-xii-
Aurora y Fortunata, después de cumplir un rato con la visita, riéndole las gracias a doña Desdémona, se fueron al balcón. La viuda tenía que contar a su amiga cosa de mucha importancia, y al instante empezó el secreto. «Ya no me queda duda. Ciertos son los toros. ¿Sabes que el primo Moreno no sale de la tienda? Allí se va por las mañanas, y no quita los ojos del portal de Santa Cruz, acechando si entran o salen. El muy tonto, ¡qué mal lo disimula! Parece mentira que se chifle así un hombre de su edad... porque anda ya cerca de los cincuenta; un hombre enfermo... porque los médicos dirán lo que quieran, pero el mejor día hace el crac... ¿Y qué más prueba de su embrutecimiento que estar aquí?... ¿Por qué no se va al extranjero como otros años? Buen pajarraco está. Ya ves; un hombre, por ejemplo, que podría haber hecho la felicidad de cualquier muchacha honrada, se ve ahora sin amor, sin familia propia, solo, triste... ¡Ah!, le conozco bien: es un disoluto, un inmoral, un corrompido. No le gustan más que las casadas. Me lo ha dicho a mí misma... a mí me lo ha dicho».

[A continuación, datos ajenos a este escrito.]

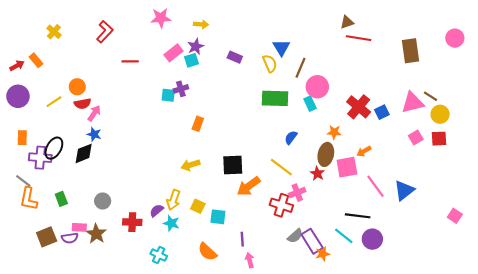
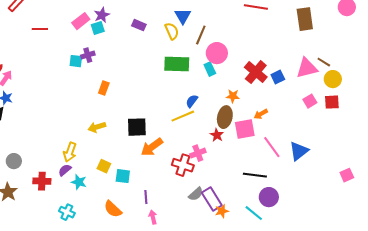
yellow line: (281, 167) -> (183, 116), moved, turned -60
yellow arrow: (173, 200) -> (70, 152), moved
pink square: (455, 216) -> (347, 175), turned 32
cyan line: (344, 236) -> (254, 213), moved

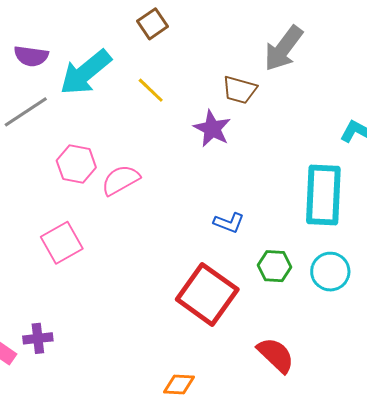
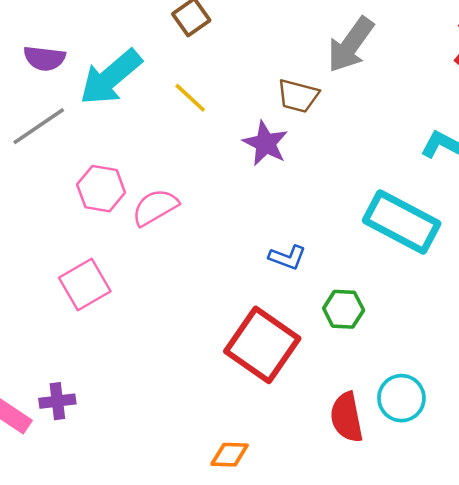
cyan rectangle: (323, 195) -> (402, 222), turned -64
cyan circle: (330, 272) -> (401, 398), moved
red semicircle: (276, 355) -> (347, 417), turned -144

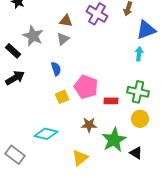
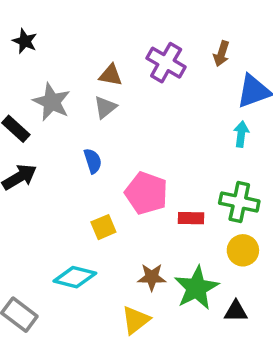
yellow square: (62, 97) -> (103, 227), moved
brown star: (89, 125) -> (152, 277), moved
black triangle: (136, 153) -> (236, 311), turned -32

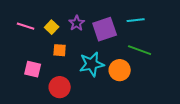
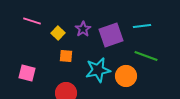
pink line: (26, 26) -> (32, 21), moved
pink square: (33, 69) -> (27, 73), moved

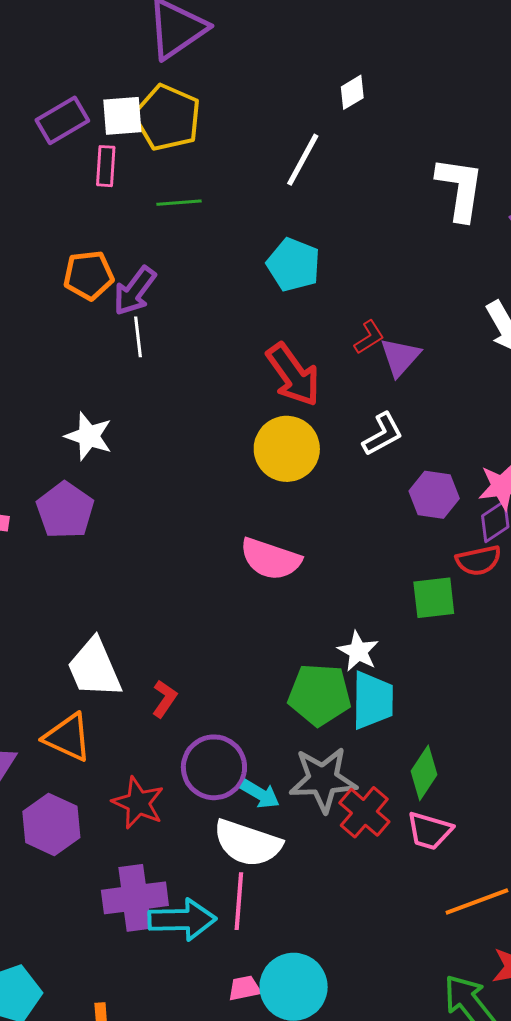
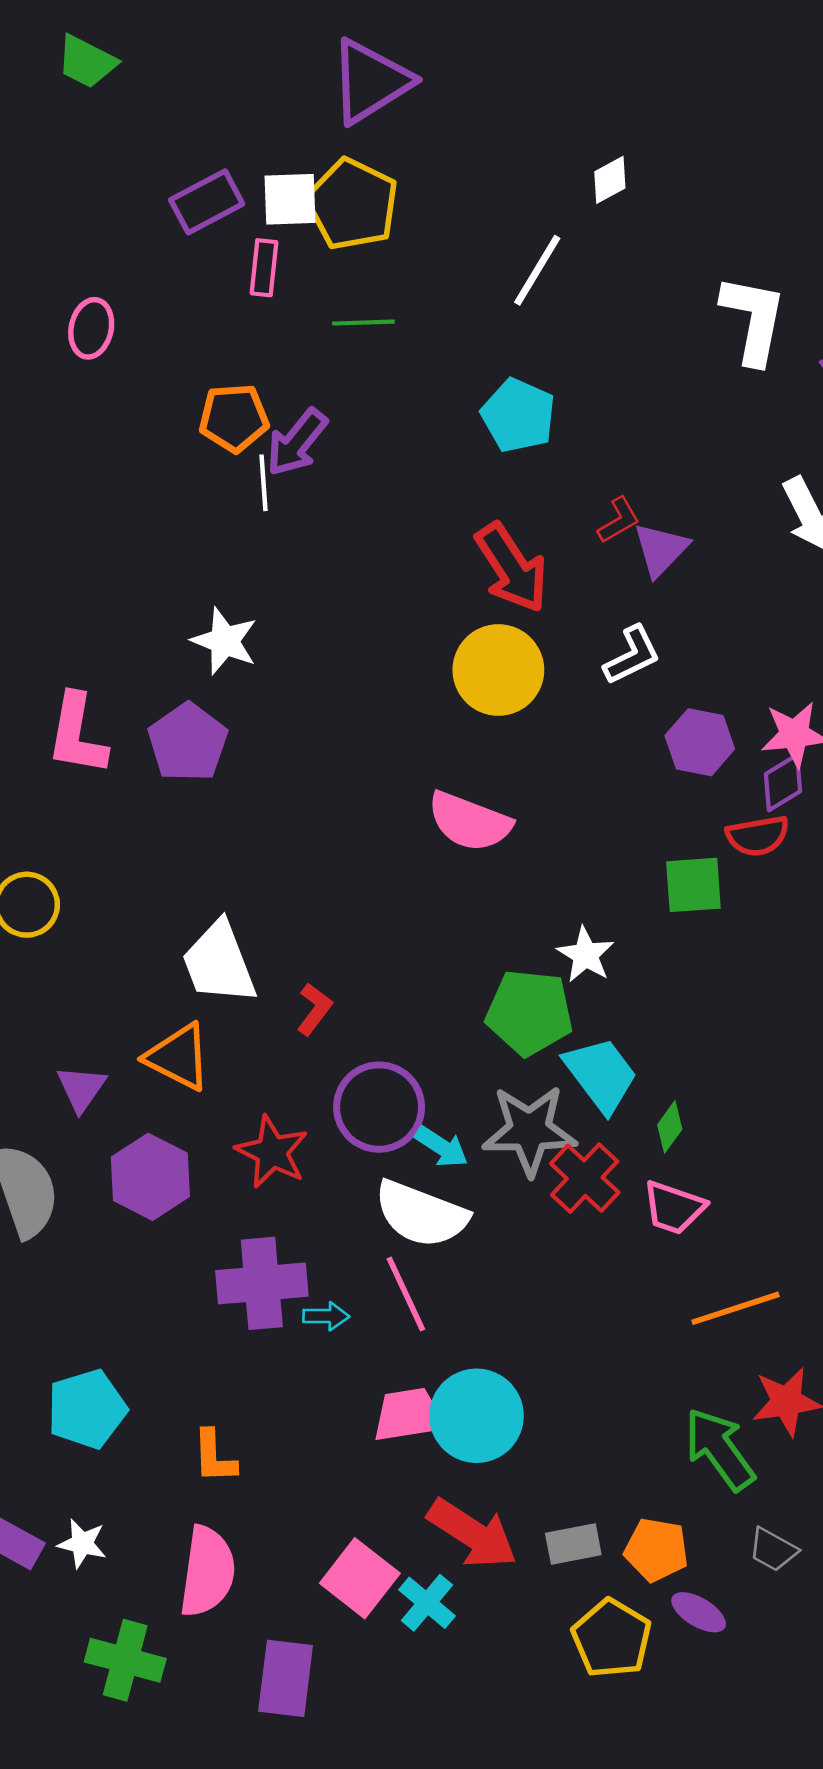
white line: (138, 337) -> (263, 483), moved
cyan trapezoid: (373, 700) -> (601, 1075), moved, turned -40
green diamond: (424, 773) -> (670, 1127), size x0.7
pink line: (239, 901) -> (406, 1294), turned -32
cyan arrow: (182, 920) -> (326, 1316), size x0.5
pink trapezoid: (245, 988) -> (409, 1415), size x1.6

— ¿Pero tú...? — Espera, te contaré — dijo Aurora con cautela, asegurándose de que ningún curioso se destacaba de la tertulia para acecharlas — . Pues este primo Moreno, aunque pariente lejano, y más lejano por ser rico y nosotras pobres, nos visitaba alguna vez... hará de esto trece o catorce años. Mamá le consideraba mucho, y cuando venía a casa le recibía poco menos que en palio. Tuvo mamá en un tiempo la ilusión ¡qué tontería!, de casarme con él. Yo tenía dieciocho años, él treinta y pico. ¿Te vas enterando?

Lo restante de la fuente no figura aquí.